Canelau me confessou que tinha muita expectativa com relação a apresentação de Miles Davis para aquele sábado, 30 de novembro de 1957. Tanto é verdade que ele passou o dia inteiro ouvindo os discos de Miles, como se desejasse gravar na memória cada frase das melodias do fabuloso trompetista. E ele assegurava a todos os clientes da livraria em que trabalhava que aquela apresentação, sem dúvida, entraria para a história.
Por sinal, como morava perto do teatro, na Rue Joubert, logo atrás da Galeria Lafayette, Canelau conhecia muito bem aquela área. Afinal, desde que chegou em Paris, ele trabalhava na Livraria Monnier, que fica no caminho da “Gare Saint-Lazare”. Além disso, Canelau já ouvia falar da apresentação de Miles há mais de três meses. Por isso, então, ele procurou se inteirar sobre o repertório da noite, pois imaginava que o show seria gravado ‘ao vivo’ para o lançamento de algum disco.
Também foi preciso muito esforço e consultas variadas para que Canelau conseguisse um ingresso para a aguardada apresentação do Quinteto Miles Davis. Somente no sábado, após o almoço, é que o ‘bendito’ ingresso chegou às mãos de Canelau. Foi um presente da proprietária, Adrienne Monnier. Aliás, ela era uma mulher extremamente culta, que atraía escritores e intelectuais, como o escritor irlandês James Joyce e os escritores franceses Paul Valéry, André Gide, Jean Cocteau e André Breton, entre outros. Fundadora da famosa “La Maison des Amis des Livres”, na Rue de l’Odéon, Adrienne encantou não somente os franceses, mas os leitores de vários países que visitavam a França em busca de divertimento, conhecimento, criatividade, livros e, sim, de uma atmosfera cultural de inspiração. A livraria ‘recriou’ a Rua do Odéon, tornando-a famosa e icônica.

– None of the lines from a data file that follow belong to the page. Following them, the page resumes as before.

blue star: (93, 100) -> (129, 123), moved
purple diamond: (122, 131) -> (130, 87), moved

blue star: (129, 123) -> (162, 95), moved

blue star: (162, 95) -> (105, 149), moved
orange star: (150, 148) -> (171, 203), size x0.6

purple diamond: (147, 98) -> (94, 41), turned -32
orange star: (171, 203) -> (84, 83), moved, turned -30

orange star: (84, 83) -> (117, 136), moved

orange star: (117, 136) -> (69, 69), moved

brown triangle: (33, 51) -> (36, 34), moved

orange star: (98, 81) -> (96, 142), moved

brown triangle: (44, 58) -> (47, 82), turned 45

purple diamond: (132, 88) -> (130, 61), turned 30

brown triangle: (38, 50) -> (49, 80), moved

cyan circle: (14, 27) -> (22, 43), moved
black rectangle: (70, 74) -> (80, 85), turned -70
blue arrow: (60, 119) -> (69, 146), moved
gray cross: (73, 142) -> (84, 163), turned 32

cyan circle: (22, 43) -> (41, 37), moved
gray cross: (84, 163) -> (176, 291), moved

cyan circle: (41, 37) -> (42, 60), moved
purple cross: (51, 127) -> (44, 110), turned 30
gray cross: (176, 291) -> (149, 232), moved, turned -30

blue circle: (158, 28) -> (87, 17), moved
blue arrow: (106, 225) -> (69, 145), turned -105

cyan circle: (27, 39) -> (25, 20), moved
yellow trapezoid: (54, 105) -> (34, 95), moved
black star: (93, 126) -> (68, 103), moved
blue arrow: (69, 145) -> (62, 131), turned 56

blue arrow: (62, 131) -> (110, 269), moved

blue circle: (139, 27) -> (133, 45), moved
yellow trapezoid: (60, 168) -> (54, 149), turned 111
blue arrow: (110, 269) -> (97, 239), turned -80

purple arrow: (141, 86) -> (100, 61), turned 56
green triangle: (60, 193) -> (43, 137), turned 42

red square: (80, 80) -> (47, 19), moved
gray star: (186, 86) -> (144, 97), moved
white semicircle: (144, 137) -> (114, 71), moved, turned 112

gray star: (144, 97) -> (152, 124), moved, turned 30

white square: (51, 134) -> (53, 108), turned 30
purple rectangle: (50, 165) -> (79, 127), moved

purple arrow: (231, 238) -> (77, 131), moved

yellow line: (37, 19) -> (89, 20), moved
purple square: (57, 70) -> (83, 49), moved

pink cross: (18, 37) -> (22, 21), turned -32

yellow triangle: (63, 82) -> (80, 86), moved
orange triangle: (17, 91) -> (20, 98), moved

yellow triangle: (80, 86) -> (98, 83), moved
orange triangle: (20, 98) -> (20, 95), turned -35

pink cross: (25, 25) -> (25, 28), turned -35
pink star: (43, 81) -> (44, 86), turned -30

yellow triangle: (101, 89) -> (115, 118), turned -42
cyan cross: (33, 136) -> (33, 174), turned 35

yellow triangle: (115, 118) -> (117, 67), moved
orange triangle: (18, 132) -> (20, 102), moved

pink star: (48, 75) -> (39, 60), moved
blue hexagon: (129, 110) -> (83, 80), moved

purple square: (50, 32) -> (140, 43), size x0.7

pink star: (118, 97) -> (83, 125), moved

Exultante, Canelau não escondia o nervosismo em ver e ouvir o seu grande ídolo musical. Fechou a livraria e acelerando o passo, foi para o quarto da velha pensão em que vivia. Tomou aquele demorado banho, tirou um pequeno cochilo e, ao acordar, arrumou-se para a ‘grande noite’. Como soprava um ventinho frio, lembrou-se do agasalho que fora enviado por sua mãe para o primeiro inverno em Paris. Sorriu ao vestir o “blazer” de veludo, pois sentia naquele agasalho o imenso carinho de sua mãe…
O espetáculo estava marcado para começar as dezoito horas e, com apenas quinze minutos de atraso, Miles Davis adentrou no palco. Ele teve que esperar mais cinco minutos por conta dos frenéticos aplausos do público presente. Emocionado, agradeceu em francês pela bela acolhida. Virou-se para os músicos e com as mãos levantadas sinalizou o início do primeiro “hit”.
A canção que deu início ao show foi “Solar”, uma belíssima melodia em que Miles desfila todo o arsenal de frases melódicas, bem-marcadas pelo piano de René Urtreger, o baixo de Pierre Michelot, a bateria de Kenny Clarke e o envolvente sax tenor de Barney Wilen.
É bem verdade que as músicas deste show se tornaram testemunho perene do estilo envolvente e cativante de Miles Davis. Até porque, elas atestaram a incomparável capacidade de levar os músicos que o acompanhavam para além dos seus limites. Certo mesmo é que Miles Davis se superou nessa apresentação. E para a sorte de toda plateia, ele partilhou o seu talento e a incrível inspiração musical. De fato, foi uma noite para entrar na história.
Terminado o espetáculo, Miles agradeceu a todos e ainda presenteou o público com o bis da antológica composição de Thelonious Monk, “Round Midnight”. Um delírio!